From the opening frame, it’s evident that Heads of State wants to be a breezy popcorn flick with a geopolitical twist. Cena stars as President Will Derringer, a former Hollywood action star inexplicably elected Commander-in-Chief—an idea that feels less like satire and more like today’s news cycle repackaged with a wink. Elba plays UK Prime Minister Sam Clarke, who views Derringer as a joke—until they’re forced to team up after a terrorist attack downs Air Force One en route to a NATO summit.


It’s a setup that screams buddy action comedy with global stakes, but what follows is a clunky patchwork of exposition-heavy dialogue, lazy tropes, and paper-thin character development. The script, penned by Josh Applebaum, André Nemec, and Harrison Query, relies so heavily on cliché that you can almost predict every beat before it lands. Toss in a power-hungry Vice President (Carla Gugino), a remorseful hacker (Stephen Root), and a ruthless villain (Paddy Considine, phoning in menace as Viktor Gradov), and you’ve got a streaming-era stew of narrative familiarity.


Yet in the midst of this narrative chaos, the action shines.


Naishuller doesn’t disappoint when the fists fly and bullets rip. Despite the PG-13 limitations, he stages tightly edited and surprisingly inventive set pieces—a slapstick-heavy skirmish that channels Jackie Chan, a brutal mirrored vault showdown, and a slick shootout scored to the ever-overused yet effective “Sabotage” by Beastie Boys. It’s in these moments where Heads of State almost convinces you it could’ve been more than forgettable content.


Cena and Elba bring some much-needed chemistry and levity, riffing off each other with a natural rhythm that keeps the movie from flatlining. Their scenes hum with buddy-comedy energy, an echo of their dynamic in The Suicide Squad, though played with less bite here. Cena leans into a clumsier, more comedic action persona, which plays surprisingly well against Elba’s grounded authority. It’s a pairing that deserves a better script.

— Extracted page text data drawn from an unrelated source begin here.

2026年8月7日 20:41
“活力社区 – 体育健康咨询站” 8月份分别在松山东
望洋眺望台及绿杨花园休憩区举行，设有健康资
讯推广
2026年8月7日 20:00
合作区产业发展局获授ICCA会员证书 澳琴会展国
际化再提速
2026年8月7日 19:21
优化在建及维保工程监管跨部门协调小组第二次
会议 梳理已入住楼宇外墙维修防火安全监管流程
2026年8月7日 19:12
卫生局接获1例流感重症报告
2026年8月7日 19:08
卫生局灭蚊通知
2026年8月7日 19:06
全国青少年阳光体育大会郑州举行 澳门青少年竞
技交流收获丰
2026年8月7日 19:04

Priyanka Chopra Jonas, however, feels adrift. As MI6 agent Noel Bisset, she has her action moments—including an intense hand-to-hand fight—but lacks any real connection with the other leads. Her character is underwritten, her motivations barely explored. It’s yet another Hollywood outing that fails to tap into the star power she once wielded in Indian cinema. Chopra’s crossover may have paid off financially, but creatively, it remains stalled.


Jack Quaid, as CIA agent Marty Comer, fares even worse. His performance is a flat echo of Ryan Reynolds-esque sarcasm without the charm. He drags down the momentum in every scene he’s in, a frustrating presence in a film already struggling to justify its 114-minute runtime.

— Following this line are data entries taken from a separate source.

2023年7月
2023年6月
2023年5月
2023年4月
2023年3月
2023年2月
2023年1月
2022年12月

What Heads of State ultimately suffers from is the modern streaming ailment: the illusion of cinematic storytelling, without the substance. It’s visually passable, intermittently exciting, and completely forgettable. The dialogue feels AI-generated, with characters repeatedly re-explaining plot points for viewers distracted by their phones. Nothing sticks. Nothing matters. It’s content, not cinema.


Yet, Naishuller’s direction remains the sole lifeline. His ability to shoot coherent, engaging action—even when neutered by studio restrictions—is commendable. You sense a director desperate to unleash, restrained by a system that favors generic appeal over artistic risk. Had he been allowed to go full R-rated, Heads of State might have delivered the edgy thrills it teases. Instead, it’s a cautionary tale about what happens when creative talent is smothered by algorithm-driven storytelling.


In the end, Heads of State isn’t a complete failure. It’s a frustrating near-miss—a showcase of great action craft trapped inside a hollow shell. It may entertain in bursts, particularly when Cena and Elba are on screen, but it never quite earns its place in memory. Like most direct-to-streaming offerings, it disappears as quickly as it arrives, another casualty of the endless content treadmill.


Final Verdict: Watch it for the action and the Cena-Elba banter. Forget everything else.